Sunday, November 13, 2011

Head-Exploding Marriage Stuff


I have recently been on the quest to be a better wife. When I was younger, and even now, my "dream life" was always to marry the person I love, and to be not only a good wife, but a great one: one that my husband would brag about to other men. I realized that simply getting married and wanting your husband to be proud of you doesn't make that happen. Like all things, any goal worth attaining requires work and thoughtfulness.

So I called my father-in-law. Who better, right? He not only has the husband perspective, but he's spent the past 31+ years getting to know my husband. Certainly he would have a few pointers. He recommended a book. I winced. The author was by a woman I typically have great disdain for: Dr. Laura.

Before my other liberal and feminist friends react, let me say one thing: I have always believed that there is great value in hearing the other side. When two sides debate or disagree in our culture we seem to believe that the person who is the least willing to back down is the strongest, and the smartest. I disagree. I think that when one side makes a compelling point and the other side can recognize that, they are acting intelligently. They have the mental flexibility to let their belief system evolve.

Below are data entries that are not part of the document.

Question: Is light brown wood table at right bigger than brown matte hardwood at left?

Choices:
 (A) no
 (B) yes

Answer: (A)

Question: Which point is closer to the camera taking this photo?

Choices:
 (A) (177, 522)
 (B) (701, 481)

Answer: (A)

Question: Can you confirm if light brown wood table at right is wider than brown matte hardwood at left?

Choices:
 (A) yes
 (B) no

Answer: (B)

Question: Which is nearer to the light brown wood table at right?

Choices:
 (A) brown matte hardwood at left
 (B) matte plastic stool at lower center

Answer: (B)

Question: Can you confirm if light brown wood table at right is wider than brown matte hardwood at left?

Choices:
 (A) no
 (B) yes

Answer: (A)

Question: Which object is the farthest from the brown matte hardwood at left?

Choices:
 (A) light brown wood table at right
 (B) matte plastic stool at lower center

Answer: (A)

They may not adapt 100% to the other side's dogma, but their own way of thinking may become more valuable.

There were a lot of things in the book I had already been thinking about a lot lately, so it felt especially profound to have another woman spell them out as well.

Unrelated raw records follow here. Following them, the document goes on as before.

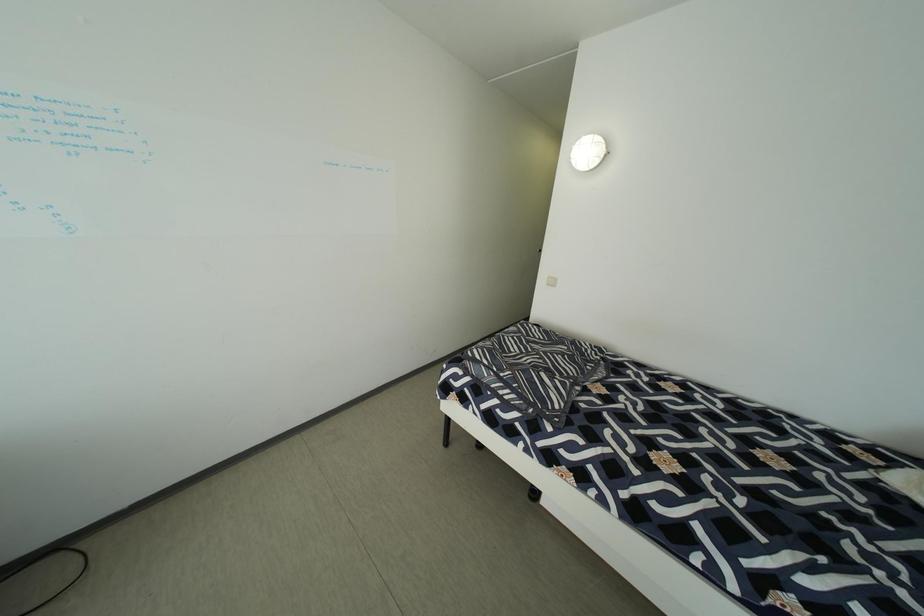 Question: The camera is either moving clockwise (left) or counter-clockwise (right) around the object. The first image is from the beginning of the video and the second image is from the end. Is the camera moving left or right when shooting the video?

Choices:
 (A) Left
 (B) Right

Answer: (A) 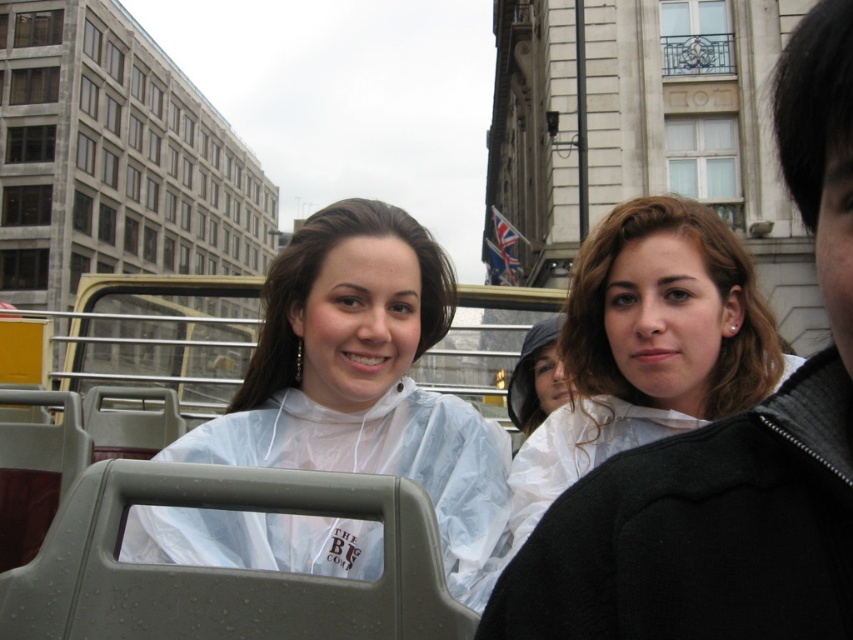 In the scene shown: You are a passenger on the open top tour bus and you see a point at coordinate (727, 451). Where is this point located?

The point at coordinate (727, 451) is located on the transparent plastic raincoat at center.

Based on the photo, where is the transparent plastic poncho at center located in the image?

The transparent plastic poncho at center is located at point (364, 380) in the image. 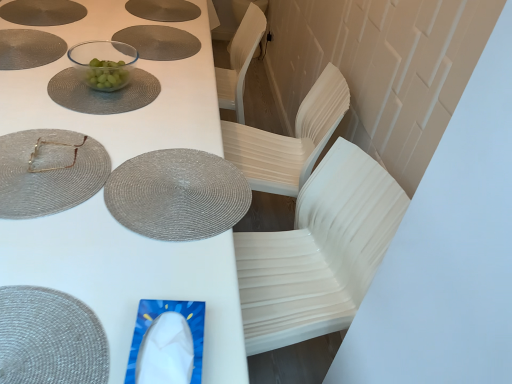 This screenshot has height=384, width=512. What are the coordinates of `free space above silver textured placemat at center, which is counted as the 2th tableware, starting from the bottom (from a real-world perspective)` in the screenshot? It's located at (176, 181).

Being bossy and mean, entitled, insecure and always looking for a reason to be angry with men does not a strong marriage make.

I was once irritated that Isaac liked to have a clean home when he came home. How dare he! Doesn't he know that a woman's "place" is not in the kitchen with a wash rag? Isn't he evolved enough to clean his own damn house?! (Granted, I always cleaned, but for a few months before we got married I always felt a little miffed about doing it).

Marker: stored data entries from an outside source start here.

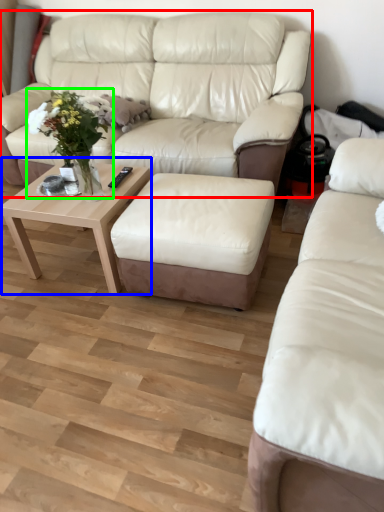 Question: Estimate the real-world distances between objects in this image. Which object is farther from studio couch (highlighted by a red box), coffee table (highlighted by a blue box) or floral arrangement (highlighted by a green box)?

Choices:
 (A) coffee table
 (B) floral arrangement

Answer: (B) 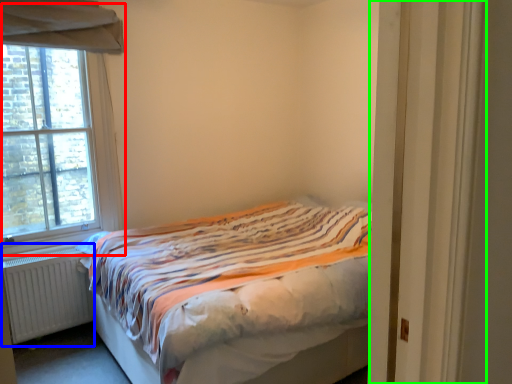 Question: Based on their relative distances, which object is nearer to window (highlighted by a red box)? Choose from radiator (highlighted by a blue box) and door (highlighted by a green box).

Choices:
 (A) radiator
 (B) door

Answer: (A)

But it turns out, that cleaning the house makes him really happy. [I learned this years ago, and it seems to be the best example to use]. Which is reason enough to do it. He works 12+ hours a day, every day of the year (his "days off" on the calendar almost always end up being spent on the phone and writing emails to stay caught up). He has an extremely high-pressure job. He comes home mentally and physically exhausted. He spends half his time each month traveling. If I were in his shoes and I asked for the house to be cleaned, and I worked such a difficult job to put a roof over his head, and he worked part time, and I came home to a messy house and a husband who was irritated that I had any at-home expectations at all, I'd be deeply hurt and angry. (Sorry, that was a long sentence with too many commas. My writing mechanics have fallen to the wayside).

That attitude of entitlement...expecting actions and things to be provided without giving what you are capable of giving in return...that is draining on a man. And, unfortunately, it's common of women. I can think of at least a handful of women I know personally who think and behave this way in their homes.

And this, I think, is where some women get confused about the feminist goal, and make feminists look really bad. Ultimately, they don't want equality with men. They just want their way. They want their jobs (or no jobs, in some cases), and successful men with jobs, and for nothing to be expected of them besides what they want from themselves, and for all the things they want to be provided to them. Which isn't equality at all. They want "girl time" with their friends, but act offended if their guy wants "time with the guys" at the bar or golf course. That's straight-up princess behavior.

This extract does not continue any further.